Hey there, Karen Romano Young here, guest writing on Sarah’s blog.
You already know me: I’m the artist who did the drawing of Hercules (the ROV submersible) in Sarah’s recent post about STEAM. You know, science, tech, engineering, ART, and math. Lots of people casually omit the A and just call it STEM, as if anyone would have any idea what was going on in science, technology, engineering or math without some kind of art.
Any kind of art, in fact. Every kind of art. Photography. Videography. Diagrams. Drawings. Design. Colorful paintings, animations, collages. Sculpture. Cartoons. And writing. WRITING! Dramatizations. Music. And even dance. Just try showing what you’re doing in STEM without one or more of these.
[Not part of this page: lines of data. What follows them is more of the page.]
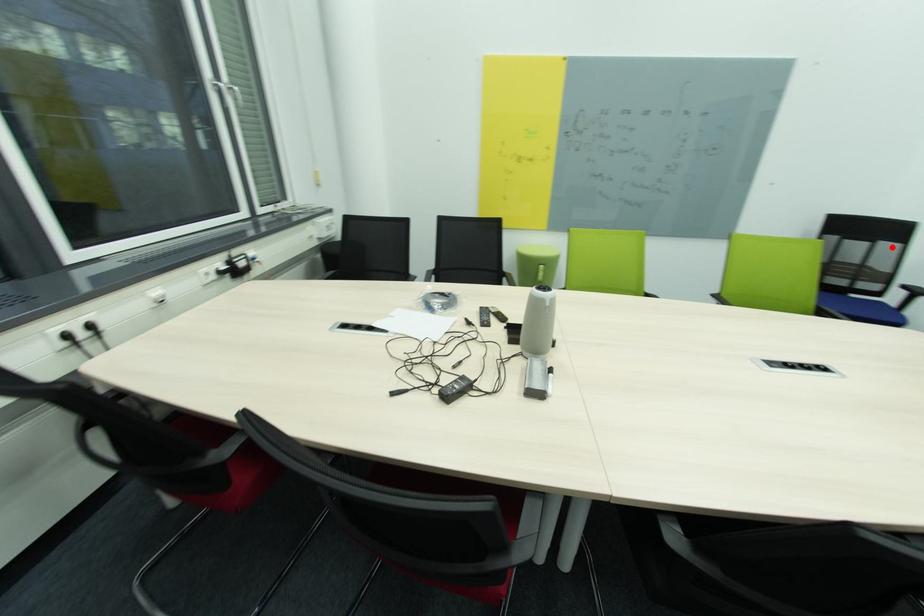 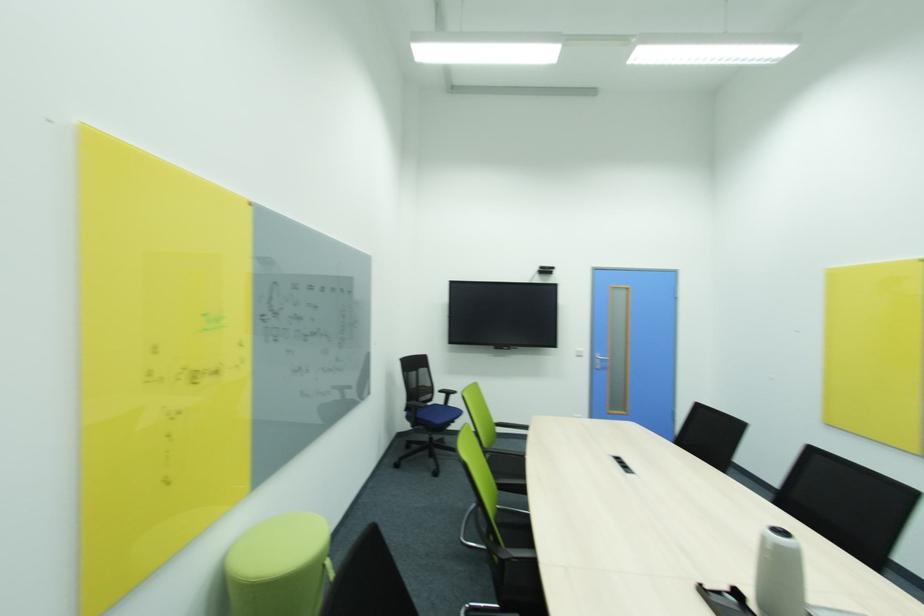 Find the pixel in the second image that matches the highlighted location in the first image.

(428, 371) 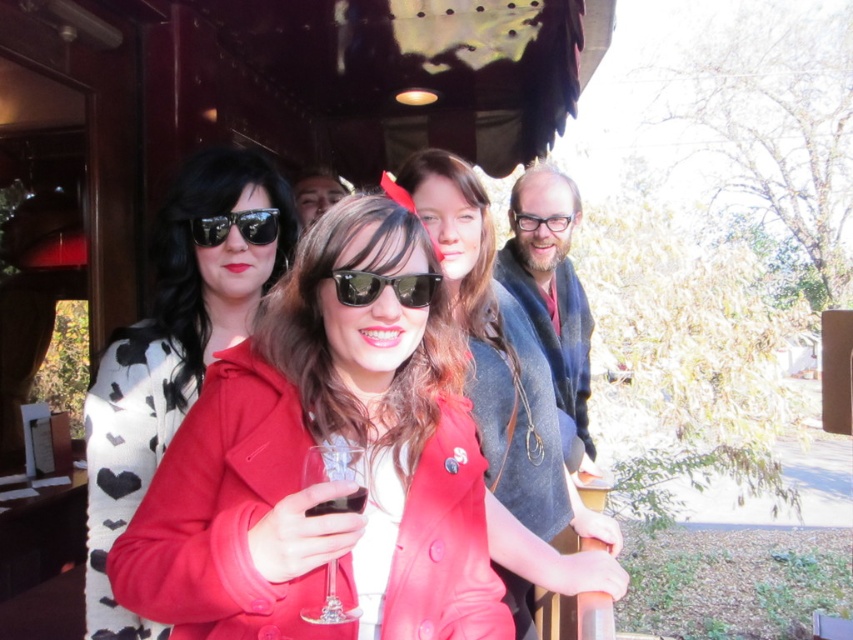 Question: Estimate the real-world distances between objects in this image. Which object is farther from the matte black sunglasses at left?

Choices:
 (A) sunglasses at center
 (B) clear glass wine glass at center

Answer: (B)

Question: Which object is the closest to the matte black sunglasses at upper center?

Choices:
 (A) matte black glasses at center
 (B) matte leather jacket at center

Answer: (A)

Question: From the image, what is the correct spatial relationship of clear glass wine glass at center in relation to black reflective sunglasses at center?

Choices:
 (A) right
 (B) left

Answer: (A)

Question: Does matte black sunglasses at left have a lesser width compared to matte red coat at center?

Choices:
 (A) no
 (B) yes

Answer: (B)

Question: Based on their relative distances, which object is nearer to the sunglasses at center?

Choices:
 (A) black reflective sunglasses at center
 (B) matte black sunglasses at left
 (C) matte leather jacket at center

Answer: (C)

Question: Does matte leather jacket at center appear under black reflective sunglasses at center?

Choices:
 (A) yes
 (B) no

Answer: (A)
Try learning any kind of STEM without them. Try teaching without them. You can’t. Not possible. And why would you want to?
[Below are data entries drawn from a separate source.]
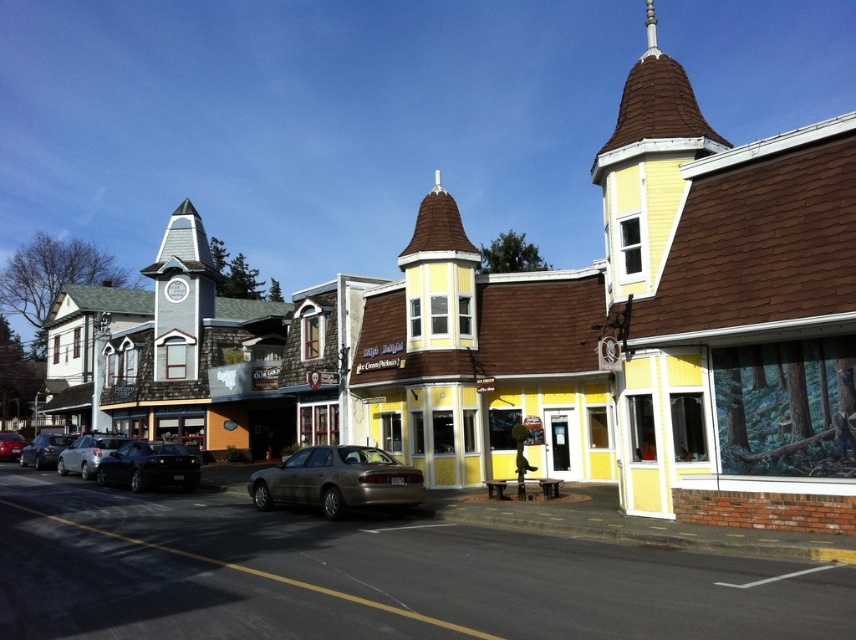 You are a pedestrian standing on the sidewalk and want to cross the street to reach the building with the red brick base and forest mural. There are two cars in your path. Which car should you move around first, the gold metallic sedan at center or the satin silver sedan at left?

You should move around the satin silver sedan at left first because the gold metallic sedan at center is positioned to the right of it, so the satin silver sedan at left is closer to your starting position on the sidewalk.

You are a delivery person needing to park your vehicle between the satin silver sedan at left and the matte black sedan at left. Which direction should you drive to position your car between them?

The satin silver sedan at left is above the matte black sedan at left, so you should drive downward to position your car between them. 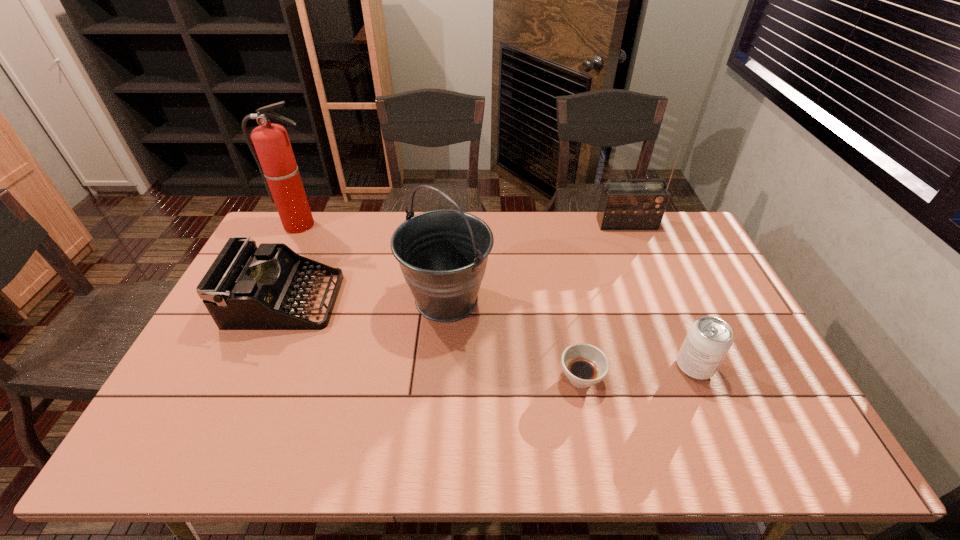 Find the location of a particular element. This screenshot has height=540, width=960. the tallest object is located at coordinates (274, 156).

Image resolution: width=960 pixels, height=540 pixels. What are the coordinates of `the fifth shortest object` in the screenshot? It's located at (443, 254).

Where is `the fourth object from right to left`? This screenshot has height=540, width=960. the fourth object from right to left is located at coordinates (443, 254).

Find the location of a particular element. the third tallest object is located at coordinates (623, 205).

Identify the location of typewriter. The width and height of the screenshot is (960, 540). (246, 288).

Where is `soda can`? Image resolution: width=960 pixels, height=540 pixels. soda can is located at coordinates (709, 339).

Locate an element on the screen. The width and height of the screenshot is (960, 540). the shortest object is located at coordinates (585, 365).

The width and height of the screenshot is (960, 540). Identify the location of the fourth object from left to right. (585, 365).

At what (x,y) coordinates should I click in order to perform the action: click on vacant space located with the nozzle and gauge on the tallest object. Please return your answer as a coordinate pair (x, y). This screenshot has height=540, width=960. Looking at the image, I should click on (280, 267).

Locate an element on the screen. The width and height of the screenshot is (960, 540). free space located 0.200m on the right of the fourth object from right to left is located at coordinates (557, 299). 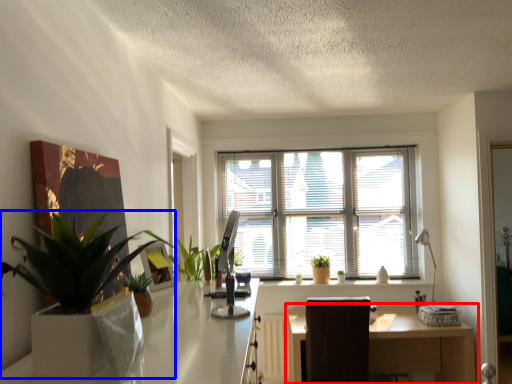 Question: Among these objects, which one is farthest to the camera, table (highlighted by a red box) or houseplant (highlighted by a blue box)?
Imagine, instead, that you opened up completely to using art to convey STEM topics. But wait, you say, I can’t draw. I can’t sing. I hate writing, it’s too hard. And I don’t care. Don’t worry, you’re in luck. Because the world is awash in people who can do and do care. STEM topics light people like me up. Here’s why:
1. I know that the key to engagement is story and image. If I follow the most dry, dull, stupid-seeming subject far enough, I know that I’ll uncover some kind of tail or picture. I’ve learned to keep going until I do. I’ve stopped jumping out of my chair and yelling hooray when I do — because I’m no longer surprised.
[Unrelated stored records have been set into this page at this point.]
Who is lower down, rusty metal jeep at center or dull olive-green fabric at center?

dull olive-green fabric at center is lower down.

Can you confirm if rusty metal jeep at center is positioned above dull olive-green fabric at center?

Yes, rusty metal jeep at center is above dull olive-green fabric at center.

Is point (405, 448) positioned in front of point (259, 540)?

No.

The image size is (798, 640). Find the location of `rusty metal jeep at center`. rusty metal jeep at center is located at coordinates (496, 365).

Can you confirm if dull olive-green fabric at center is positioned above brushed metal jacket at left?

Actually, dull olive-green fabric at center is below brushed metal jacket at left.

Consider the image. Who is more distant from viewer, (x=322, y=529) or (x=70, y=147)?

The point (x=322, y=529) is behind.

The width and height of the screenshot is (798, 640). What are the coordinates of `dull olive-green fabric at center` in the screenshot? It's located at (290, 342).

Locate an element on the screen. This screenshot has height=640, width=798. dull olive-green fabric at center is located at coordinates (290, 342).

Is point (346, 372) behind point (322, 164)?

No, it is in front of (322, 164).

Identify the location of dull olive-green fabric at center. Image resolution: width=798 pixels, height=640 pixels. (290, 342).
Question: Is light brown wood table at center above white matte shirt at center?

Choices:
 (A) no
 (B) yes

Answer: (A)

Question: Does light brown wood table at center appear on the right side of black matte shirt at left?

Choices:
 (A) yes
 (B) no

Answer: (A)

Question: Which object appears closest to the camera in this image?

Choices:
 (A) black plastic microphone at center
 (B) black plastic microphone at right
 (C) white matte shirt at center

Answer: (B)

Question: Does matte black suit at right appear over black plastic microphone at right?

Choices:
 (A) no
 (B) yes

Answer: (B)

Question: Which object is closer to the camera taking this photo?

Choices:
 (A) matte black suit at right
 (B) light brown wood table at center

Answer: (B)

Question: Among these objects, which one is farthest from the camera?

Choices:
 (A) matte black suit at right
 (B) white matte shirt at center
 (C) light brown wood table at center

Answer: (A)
2. Yeah, but sometimes I have a job to do: a diagram to sketch, or a report to write, or a powerpoint to build. So I’ll just start, or try to start, even if I have to drag myself to the desk. I’ll begin — and then I’ll get stuck. I’ll write a couple points or steps or begin drawing, and I’ll realize that I have to stop, because I don’t know what I’m talking about or how something should look.
If you’re a scientist, you’ll recognize that moment. It’s the moment when you realize what you don’t know. You narrow down the question, focus your energy, and step off the edge from the known to the unknown. You go and find out as much as you need to move forward, and continue until you find the next question. And guess what — if you apply the arts to your science, you’re going to learn more about your topic and how to communicate it. Art starts with an A, but maybe getting an A starts with arts!
What if the secret to success — in STEM and any area of life — isn’t being perfect, but knowing where the problem lies? As an artist who loves science, technology, engineering, and math — and finds them enormously inspiring — I find that all the fun is found in the warm friction of befuddlement.
So I’m puzzled by educators and scientists and others who draw the line at STEM, as if including the arts was like letting bats into your high school study hall. But is it really a problem? Imagine what it might be like! Kids would look up in shock, noting the corners and edges of the room in a new way, envisioning the room as it might appear to the bats, and watching each other react. It might be illuminating. It might be refreshing. It might demand a solution. It might teach everybody something about themselves.
Then again, that’s just an image I dreamed up. It’s just some words I wrote. It’ll be easy for you to stop thinking about, won’t it?